** Exercise instructions **
Set down every entry exactly as it stands, omitting any picture.

START Information given

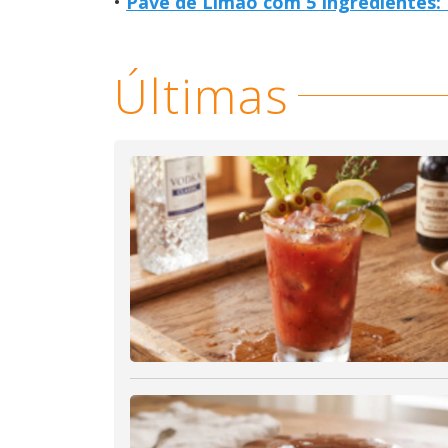
Pavê de Limão com 5 Ingredientes: R
Últimas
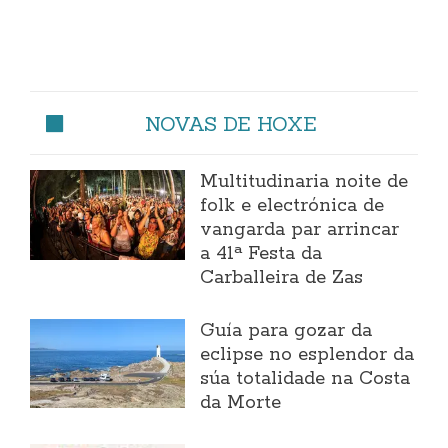
NOVAS DE HOXE
Multitudinaria noite de
folk e electrónica de
vangarda par arrincar
a 41ª Festa da
Carballeira de Zas
Guía para gozar da
eclipse no esplendor da
súa totalidade na Costa
da Morte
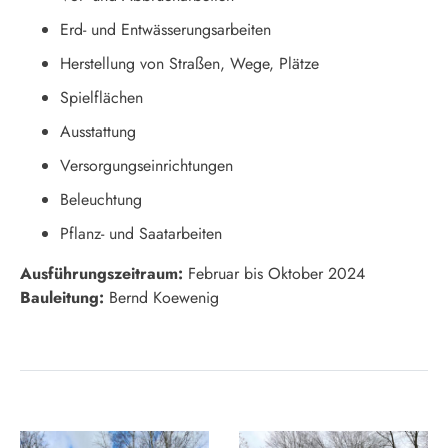
Erd- und Entwässerungsarbeiten
Herstellung von Straßen, Wege, Plätze
Spielflächen
Ausstattung
Versorgungseinrichtungen
Beleuchtung
Pflanz- und Saatarbeiten
Ausführungszeitraum:
Februar bis Oktober 2024
Bauleitung:
Bernd Koewenig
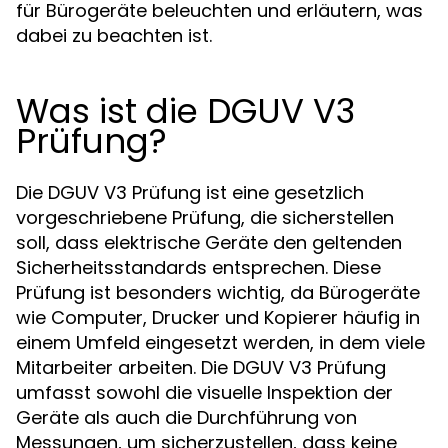
für Bürogeräte beleuchten und erläutern, was
dabei zu beachten ist.
Was ist die DGUV V3
Prüfung?
Die DGUV V3 Prüfung ist eine gesetzlich
vorgeschriebene Prüfung, die sicherstellen
soll, dass elektrische Geräte den geltenden
Sicherheitsstandards entsprechen. Diese
Prüfung ist besonders wichtig, da Bürogeräte
wie Computer, Drucker und Kopierer häufig in
einem Umfeld eingesetzt werden, in dem viele
Mitarbeiter arbeiten. Die DGUV V3 Prüfung
umfasst sowohl die visuelle Inspektion der
Geräte als auch die Durchführung von
Messungen, um sicherzustellen, dass keine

END Information given

** Answer to the problem **
Pavê de Limão com 5 Ingredientes: R
Últimas
NOVAS DE HOXE
Multitudinaria noite de
folk e electrónica de
vangarda par arrincar
a 41ª Festa da
Carballeira de Zas
Guía para gozar da
eclipse no esplendor da
súa totalidade na Costa
da Morte
Erd- und Entwässerungsarbeiten
Herstellung von Straßen, Wege, Plätze
Spielflächen
Ausstattung
Versorgungseinrichtungen
Beleuchtung
Pflanz- und Saatarbeiten
Ausführungszeitraum:
Februar bis Oktober 2024
Bauleitung:
Bernd Koewenig
für Bürogeräte beleuchten und erläutern, was
dabei zu beachten ist.
Was ist die DGUV V3
Prüfung?
Die DGUV V3 Prüfung ist eine gesetzlich
vorgeschriebene Prüfung, die sicherstellen
soll, dass elektrische Geräte den geltenden
Sicherheitsstandards entsprechen. Diese
Prüfung ist besonders wichtig, da Bürogeräte
wie Computer, Drucker und Kopierer häufig in
einem Umfeld eingesetzt werden, in dem viele
Mitarbeiter arbeiten. Die DGUV V3 Prüfung
umfasst sowohl die visuelle Inspektion der
Geräte als auch die Durchführung von
Messungen, um sicherzustellen, dass keine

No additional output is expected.